Alors que vous étiez motivé à vous mettre au travail, à faire une séance de sport, votre ménage ou à (enfin) régler ce problème administratif, vous le repoussez à plus tard. La procrastination en empêche plus d’un d’avancer autant d’un point de vue professionnel que personnel. Facilement compréhensible lorsqu’il s’agit d’une tâche ingrate, elle peut aussi intervenir lorsque vous souhaitez vous attaquez à l’un de vos loisirs ou de l’une de vos activités préférées. Si bien que, parfois, la procrastination concerne le sommeil. 


Difficile à entendre pour celles et ceux qui attendent impatiemment le moment d’aller se coucher, d’autres personnes, bien que fatiguées, retardent toujours l’heure d’aller dormir. Pourtant, cette procrastination nous fait rarement plaisir et altère la durée et la qualité de notre sommeil. Mais alors pourquoi retardons-nous le moment d’aller dormir lorsque tout nous pousse à rejoindre les bras de Morphée ? 


Procrastiner le coucher

« Le manque de sommeil a été associé à un large éventail d'effets négatifs sur la santé mentale et physique, tels qu'une qualité de vie et un bien-être moindres, un risque accru de dépression, d'obésité, d'inactivité physique, de maladies cardiovasculaires, de diabète sucré et même de mortalité », écrivent les auteurs de l’étude sur le lien entre la procrastination du sommeil et le stress publiée dans la revue Stress & Health. Alors pour quelle raison mettons-nous délibérément en péril notre quota de sommeil sans y être contraint par nos obligations ou un trouble du sommeil


Dans leur étude, les chercheurs ont recruté 96 étudiants de l'université de Heidelberg, en Allemagne. Pendant 14 jours, les participants ont porté un appareil d'actigraphie qui surveillait leurs mouvements afin d'enregistrer la durée totale de leur sommeil et le moment où ils dormaient. Ils ont également répondu à des évaluations subjectives de la qualité de leur sommeil, de leur stress quotidien et à des questions sur l'engagement dans des activités nocturnes non planifiées mais contrôlables, ainsi que sur l'heure à laquelle ils prévoyaient d'aller se coucher. La procrastination au coucher correspond à la différence entre l'heure à laquelle les participants déclaraient avoir l'intention de s'endormir et l'heure à laquelle l'appareil d'actigraphie enregistrait leur endormissement.


Plus de stress, moins de sommeil

En moyenne, les participants ont retardé l’heure à laquelle ils se sont endormis de 15 minutes. Lorsqu'ils ont retardé l’heure à laquelle ils se sont mis au lit, c'était en moyenne de 102 minutes. Les nuits où les participants ont retardé l’heure de leur coucher, la durée de leur sommeil était, sans surprise, plus courte et la qualité de leur sommeil tendait à se dégrader. 

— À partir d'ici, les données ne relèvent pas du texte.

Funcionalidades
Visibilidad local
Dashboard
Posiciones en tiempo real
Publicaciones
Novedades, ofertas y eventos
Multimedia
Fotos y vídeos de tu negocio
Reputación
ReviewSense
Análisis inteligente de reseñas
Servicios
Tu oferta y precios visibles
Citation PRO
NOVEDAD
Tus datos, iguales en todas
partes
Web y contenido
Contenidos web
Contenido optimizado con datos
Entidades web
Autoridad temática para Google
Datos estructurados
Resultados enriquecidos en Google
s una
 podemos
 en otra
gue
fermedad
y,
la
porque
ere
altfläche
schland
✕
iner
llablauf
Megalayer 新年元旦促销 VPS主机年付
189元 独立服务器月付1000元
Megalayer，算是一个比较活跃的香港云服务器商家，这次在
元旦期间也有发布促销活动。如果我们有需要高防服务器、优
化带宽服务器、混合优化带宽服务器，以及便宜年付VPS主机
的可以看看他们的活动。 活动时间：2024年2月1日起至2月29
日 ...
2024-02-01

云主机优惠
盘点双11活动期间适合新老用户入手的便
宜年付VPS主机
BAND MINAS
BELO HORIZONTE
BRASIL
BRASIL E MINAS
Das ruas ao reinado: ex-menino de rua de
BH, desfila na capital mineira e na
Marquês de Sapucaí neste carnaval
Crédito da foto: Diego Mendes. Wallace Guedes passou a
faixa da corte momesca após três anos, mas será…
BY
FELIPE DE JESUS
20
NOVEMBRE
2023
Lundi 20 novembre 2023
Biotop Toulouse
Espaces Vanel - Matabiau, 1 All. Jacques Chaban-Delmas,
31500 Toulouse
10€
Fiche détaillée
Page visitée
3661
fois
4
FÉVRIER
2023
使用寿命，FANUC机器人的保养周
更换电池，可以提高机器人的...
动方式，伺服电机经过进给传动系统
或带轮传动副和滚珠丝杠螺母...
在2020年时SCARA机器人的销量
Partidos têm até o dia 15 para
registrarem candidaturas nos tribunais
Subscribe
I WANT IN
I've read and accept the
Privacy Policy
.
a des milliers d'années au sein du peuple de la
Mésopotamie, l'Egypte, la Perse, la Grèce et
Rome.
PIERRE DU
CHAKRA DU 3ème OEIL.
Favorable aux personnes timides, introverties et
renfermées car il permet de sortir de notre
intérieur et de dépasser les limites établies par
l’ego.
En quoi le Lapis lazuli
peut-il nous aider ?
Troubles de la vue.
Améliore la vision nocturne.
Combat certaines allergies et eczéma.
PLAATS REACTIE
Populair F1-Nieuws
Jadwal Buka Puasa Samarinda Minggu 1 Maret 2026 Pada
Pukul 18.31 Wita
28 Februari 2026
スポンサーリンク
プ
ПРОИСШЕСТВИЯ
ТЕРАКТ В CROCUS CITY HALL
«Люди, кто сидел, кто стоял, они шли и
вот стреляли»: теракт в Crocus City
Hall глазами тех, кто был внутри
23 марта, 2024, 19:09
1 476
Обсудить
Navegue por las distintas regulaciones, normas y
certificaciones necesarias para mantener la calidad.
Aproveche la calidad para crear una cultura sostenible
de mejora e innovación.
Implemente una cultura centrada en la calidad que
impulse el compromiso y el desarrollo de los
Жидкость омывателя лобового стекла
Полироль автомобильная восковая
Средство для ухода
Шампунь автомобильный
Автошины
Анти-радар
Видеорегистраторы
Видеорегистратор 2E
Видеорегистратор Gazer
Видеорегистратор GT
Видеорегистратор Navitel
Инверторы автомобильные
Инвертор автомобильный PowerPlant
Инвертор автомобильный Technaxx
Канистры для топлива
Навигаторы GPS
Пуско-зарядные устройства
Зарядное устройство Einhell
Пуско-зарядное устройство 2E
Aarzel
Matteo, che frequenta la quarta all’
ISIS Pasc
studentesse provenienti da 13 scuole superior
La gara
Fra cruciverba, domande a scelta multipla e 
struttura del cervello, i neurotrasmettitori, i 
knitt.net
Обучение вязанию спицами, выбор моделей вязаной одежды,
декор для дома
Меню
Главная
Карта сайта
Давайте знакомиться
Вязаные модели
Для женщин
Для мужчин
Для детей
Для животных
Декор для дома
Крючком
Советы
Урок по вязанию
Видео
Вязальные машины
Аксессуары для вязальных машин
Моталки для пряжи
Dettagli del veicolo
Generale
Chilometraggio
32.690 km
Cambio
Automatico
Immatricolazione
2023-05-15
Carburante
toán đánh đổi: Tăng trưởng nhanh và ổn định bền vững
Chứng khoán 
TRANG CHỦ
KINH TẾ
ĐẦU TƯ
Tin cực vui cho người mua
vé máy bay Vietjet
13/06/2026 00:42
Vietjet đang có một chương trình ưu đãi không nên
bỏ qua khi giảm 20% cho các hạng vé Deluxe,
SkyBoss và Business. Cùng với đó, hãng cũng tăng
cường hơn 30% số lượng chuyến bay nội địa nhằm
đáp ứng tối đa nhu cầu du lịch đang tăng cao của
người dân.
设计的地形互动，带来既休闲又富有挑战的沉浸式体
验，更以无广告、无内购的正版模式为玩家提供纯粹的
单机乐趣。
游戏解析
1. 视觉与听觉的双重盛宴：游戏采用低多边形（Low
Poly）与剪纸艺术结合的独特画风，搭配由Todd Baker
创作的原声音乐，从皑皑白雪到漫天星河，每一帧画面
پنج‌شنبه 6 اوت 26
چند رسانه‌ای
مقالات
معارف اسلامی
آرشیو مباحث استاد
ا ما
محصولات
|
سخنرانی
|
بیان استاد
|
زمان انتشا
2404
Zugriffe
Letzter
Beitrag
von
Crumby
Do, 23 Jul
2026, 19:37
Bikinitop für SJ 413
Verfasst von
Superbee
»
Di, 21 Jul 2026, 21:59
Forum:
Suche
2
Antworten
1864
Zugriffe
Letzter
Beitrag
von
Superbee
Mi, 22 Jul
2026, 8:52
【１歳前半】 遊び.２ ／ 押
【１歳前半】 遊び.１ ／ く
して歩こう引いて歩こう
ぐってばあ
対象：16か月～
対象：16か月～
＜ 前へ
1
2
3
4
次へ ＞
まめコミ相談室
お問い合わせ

Cette tendance à retarder l’heure de se mettre au lit  était légèrement associée à une dépendance au smartphone. Surtout, les participants étaient plus enclins à retarder l'heure du coucher les jours où ils étaient plus stressés. Pour expliquer ce lien, la Sleep Foundation évoque l’utilisation de la procrastination pour compenser avec le stress ressenti durant la journée en offrant davantage de temps alloué aux loisirs et à la détente plutôt qu’au sommeil. Un manque de maîtrise de soi ou de régulation émotionnelle pourraient aussi avoir un lien avec la procrastination du coucher. Enfin, le report de l’heure du coucher pourrait permettre aux personnes stressées de se distraire jusqu’à l’épuisement plutôt que de ruminer dans leur lit avant d’enfin parvenir à s’endormir.